Something HUGE has been going on lately called "the CRISPR revolution”, and after doing some research and seeing its implications, I FEEL LIKE EVERYONE SHOULD KNOW ABOUT IT.
In short: CRISPR/Cas9 is a gene-editing tool that could (in theory) be used in the future to treat diseases like blood disorders, genetic blindness, HIV and even various forms of cancer! Scientists have successfully been applying this technique in animals and plants, are right now discussing (and sometimes ignoring...) the ethical issues regarding the clinical use of it in humans.
Jennifer Doudna, an American biochemist, was among the first to propose that CRISPR/Cas9 could be used to edit/reprogram genomic DNA. This is considered one of the most significant discoveries in the entire history of biology, and what it entails is mind-blowing. She will probably win a Nobel prize for it.
Many believe that we will see this technique enable significant medical breakthroughs in the next 5 to 10 years. In fact, CRISPR has already been used in China (where they are "a bit less subtle" about the ethical issues…) to treat over 80 people with different forms of cancer, and results should be available soon. Doctors at the University of Pennsylvania announced in 2018 that they will use CRISPR to modify T-cells (human immune cells) so that they become specialized in recognizing cancer, and fight it off.
CRISPR Therapeutics is one of the biggest companies in the world whose mission it is to develop transformative gene-based medicines. This company recently got green light from both the European Union and the United States to use CTX001 (an investigational therapy concerning the treatment of blood diseases like sickle cell anemia and beta-thalassemia) in humans.
If these first trials in humans go well, it might enable CRISPR Therapeutics to proceed with their plans to target other human diseases with CRISPR/Cas9, like cystic fibrosis, diabetes, Duchenne's muscular dystrophy and various cancers.
There are also good reasons why CRISPR could be used to treat genetic blindness.
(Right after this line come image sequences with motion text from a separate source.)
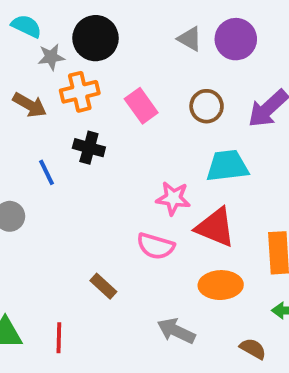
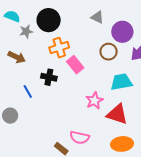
purple circle: (236, 39) -> (122, 32), moved
orange cross: (80, 92) -> (59, 48), moved
pink rectangle: (141, 106) -> (75, 65), moved
pink star: (173, 198) -> (94, 101), turned -30
pink semicircle: (156, 246) -> (80, 137), moved

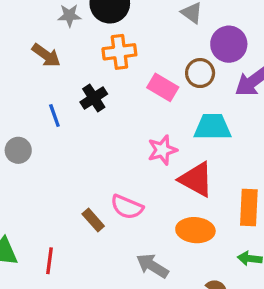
pink rectangle: (75, 65) -> (163, 87), moved, turned -30
black cross: (49, 77) -> (94, 98), turned 35

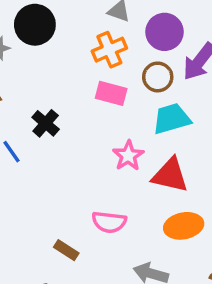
orange cross: (119, 52) -> (109, 50), moved
brown circle: (200, 73) -> (158, 77), moved
brown rectangle: (93, 220) -> (66, 250), moved

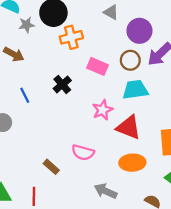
orange cross: (109, 50) -> (71, 37), moved
black cross: (46, 123) -> (62, 84), moved

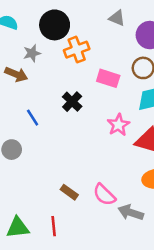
gray star: (26, 25) -> (32, 53), moved
pink semicircle: (83, 152) -> (104, 195), moved, turned 35

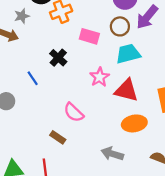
blue line: (33, 118) -> (33, 78), moved
pink semicircle: (104, 195) -> (74, 112), moved

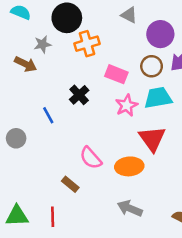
pink star: (100, 77) -> (127, 105), moved
red triangle: (126, 90) -> (152, 139), turned 35
orange ellipse: (134, 123) -> (129, 166), moved

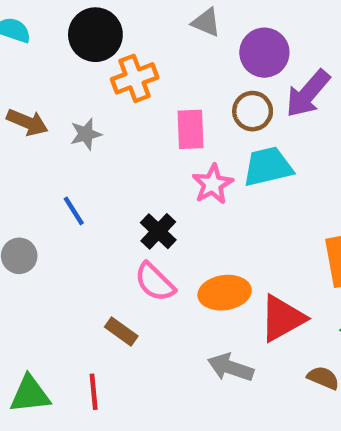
gray star: (43, 44) -> (86, 134), moved
pink rectangle: (116, 74) -> (191, 129), turned 70
black cross: (79, 95) -> (158, 231), moved
red triangle: (152, 139) -> (282, 318), moved, turned 40

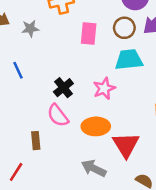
pink star: (213, 184) -> (104, 88), moved
red triangle: (282, 318) -> (126, 145), turned -40
brown rectangle: (121, 331) -> (36, 141), turned 42
red line: (94, 392) -> (16, 172), turned 30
The specific mutations causing hereditary blindness are known, which makes it fairly easy to instruct CRISPR/Cas9 to find and edit that gene.
So how does CRISPR work?
The way Jennifer Doudna puts it, CRISPR/Cas9 is pretty much like how you would use WordPress, where you can spot spelling errors and simply edit them. If we know what gene is responsible for causing a certain effect (in medicine they look at genes that cause diseases/disorders), we can instruct CRISPR/Cas9 to find it in the DNA string, and cut it out.
Once the unwanted piece of genome is cut out, the cell will temporarily contain a damaged string of DNA. This doesn't go unnoticed, the cell will know about it and wants to repair it. It has two ways of doing so: the first way is to stitch both ends back together. This is called "non-homologous end-joining". The second way is to insert a piece of "donor DNA": this is called "homology-directed repair". Researchers often manually supply this bit of DNA in the hope that the cell uses it as replacement for the original (faulty) DNA. We don't really know exactly why some cells use the first method and others the second. That is kind of a problem on its own. Besides, when a cell uses"non-homologous end-joining", this often causes off-target editing and we are not sure what kind of effects those unwanted edits will have..
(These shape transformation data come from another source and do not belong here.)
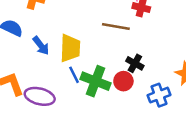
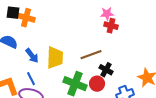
brown line: (116, 27) -> (91, 55), moved, turned -30
blue line: (74, 75) -> (31, 79), moved

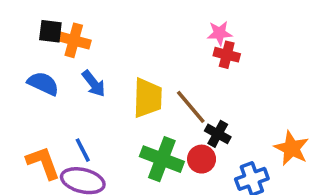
brown line: (91, 55) -> (191, 107), turned 70
blue arrow: (32, 56) -> (94, 84), moved
yellow trapezoid: (55, 58) -> (148, 98), moved

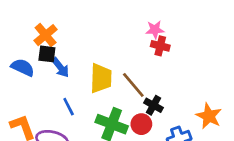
black square: (50, 31) -> (47, 54), moved
orange cross: (74, 40) -> (46, 35), turned 35
blue line: (83, 150) -> (69, 107), moved

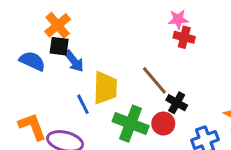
yellow trapezoid: (101, 78) -> (105, 88), moved

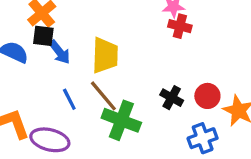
brown line: (154, 80) -> (103, 96), moved
yellow trapezoid: (105, 88) -> (105, 55), moved
red circle: (163, 124) -> (207, 96), moved

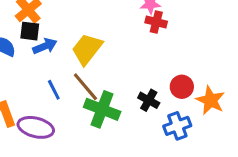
blue arrow: (60, 52) -> (45, 46), turned -75
yellow trapezoid: (105, 55) -> (87, 49), turned -144
black cross: (172, 98) -> (149, 100), moved

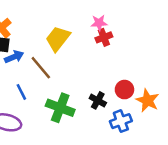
red cross: (156, 22) -> (104, 37), turned -35
yellow trapezoid: (87, 49) -> (58, 39), moved
brown line: (85, 87) -> (41, 68), moved

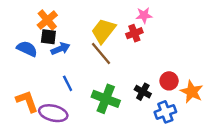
red cross: (104, 37) -> (134, 33), moved
brown line: (41, 68) -> (101, 53), moved

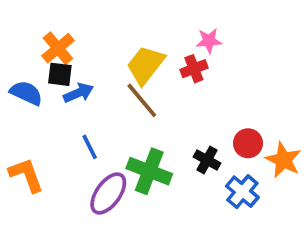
blue cross: (165, 112) -> (242, 192), turned -30
purple ellipse: (53, 113) -> (108, 194), moved, turned -68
Off-target editing is not necessarily a deal breaker in situations where the patient has no alternative treatment options, but it sure stands in the way of the commercial goals of the companies using this technique.
Sidenote: Speaking of commercial goals, Broad Institute and University of California have been fighting over the CRISPR patent, and it is probably the most heated battle over inventorship that two educational institutions have ever had. Not surprising, because the leading companies in this field (CRISPR Therapeutics, Editas Medicine, and Intellia Therapeutics) have a combined market capitalization of €4.4B ($5B).
What's also important to note, is the fact that CRISPR doesn't simply spread out to other parts of the body once it's injected somewhere. The best way so far to achieve this, is by letting a virus into the body and infect cells with it. So once CRISPR has successfully spread throughout the body, we still have to deal with this virus...
Another concern is that Cas9 itself is derived from two infectious strains of bacteria:
- 1) The first one, [Staphylococcus aureus], often lives harmlessly lives on skin, and can in some cases cause staph infections.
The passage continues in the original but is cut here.